The DeltaNOWIn 2013, Common Frontiers sent a delegation as human rights and official elections observers to Honduras for their presidential elections. The delegation was composed of representatives from various labour organizations, NGO’s, community groups, and academics including CUPE member Peter Dawson. Brother Dawson is a contract instructor at York University and a CUPE 3903 member. The observer mission travelled to various parts of Honduras to meet with communities and groups affected by Canadian investment in mining, maquiladora zones and the mega tourism sector. Upon his return Peter educated and mobilized his students around the issues facing the Honduran people and solicited actions in solidarity. Several students took up this call and illustrated the potential impact worker to worker solidarity can have on exposing human and trade union rights violations.
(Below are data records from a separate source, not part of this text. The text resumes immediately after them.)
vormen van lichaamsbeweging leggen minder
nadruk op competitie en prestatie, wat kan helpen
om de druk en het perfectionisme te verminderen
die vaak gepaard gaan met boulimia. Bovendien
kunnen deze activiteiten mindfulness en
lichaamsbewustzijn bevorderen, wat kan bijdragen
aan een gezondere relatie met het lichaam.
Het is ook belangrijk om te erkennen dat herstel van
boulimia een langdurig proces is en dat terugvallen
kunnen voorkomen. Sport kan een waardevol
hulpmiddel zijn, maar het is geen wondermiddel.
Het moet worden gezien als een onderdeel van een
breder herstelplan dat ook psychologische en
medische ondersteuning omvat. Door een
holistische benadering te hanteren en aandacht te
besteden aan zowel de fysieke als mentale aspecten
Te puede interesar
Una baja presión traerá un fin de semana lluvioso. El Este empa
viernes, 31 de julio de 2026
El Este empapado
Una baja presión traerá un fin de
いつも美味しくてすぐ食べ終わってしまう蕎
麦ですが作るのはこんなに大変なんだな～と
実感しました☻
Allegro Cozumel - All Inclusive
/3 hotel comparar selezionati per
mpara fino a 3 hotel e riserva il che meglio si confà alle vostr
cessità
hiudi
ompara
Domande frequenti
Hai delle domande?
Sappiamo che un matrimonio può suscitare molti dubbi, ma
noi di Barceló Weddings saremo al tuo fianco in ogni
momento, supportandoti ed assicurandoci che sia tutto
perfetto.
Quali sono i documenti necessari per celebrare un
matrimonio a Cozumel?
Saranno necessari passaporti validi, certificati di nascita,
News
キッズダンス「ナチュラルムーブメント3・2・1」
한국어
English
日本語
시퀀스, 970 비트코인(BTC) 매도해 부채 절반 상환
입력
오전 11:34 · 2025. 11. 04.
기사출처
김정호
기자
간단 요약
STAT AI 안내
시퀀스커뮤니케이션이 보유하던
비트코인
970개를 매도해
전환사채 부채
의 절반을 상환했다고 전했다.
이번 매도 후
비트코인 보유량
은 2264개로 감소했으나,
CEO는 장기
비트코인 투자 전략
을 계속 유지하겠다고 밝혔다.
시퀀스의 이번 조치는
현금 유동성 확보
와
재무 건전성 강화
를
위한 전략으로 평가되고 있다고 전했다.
The following is an article written by Christina Noudga, one of Peter’s students who created an organization to support the struggle of the Garifuna people in Honduras.

The group was established in 2014, as part of a social integrity collaboration project at York University. The group was comprised of individuals from various educational fields who have united over one goal: the preservation of human rights. Our first project was in solidarity with The Black Fraternal Organization of Honduras (OFRANEH) and Common Frontiers. Here we set out to create a campaign that would create action towards the preservation of the Garifuna culture. Honduras has long been infamous as the “murder capital of the world”. The state continues to threaten the existence of 23 indigenous Garifuna communities residing on its shores. This indigenous nation struggles with government corruption, displacement, and cultural genocide. By early 2015, the DeltaNOW had organized a campaign on the Toronto Transit Commission (TTC) addressing this controversial topic and exposing the role of Canadian investment in these crimes against indigenous human rights. DeltaNOW has gained popularity within Honduras prompting social awareness and we continue to focus our efforts on the unjust treatment of the Garifuna within Honduras.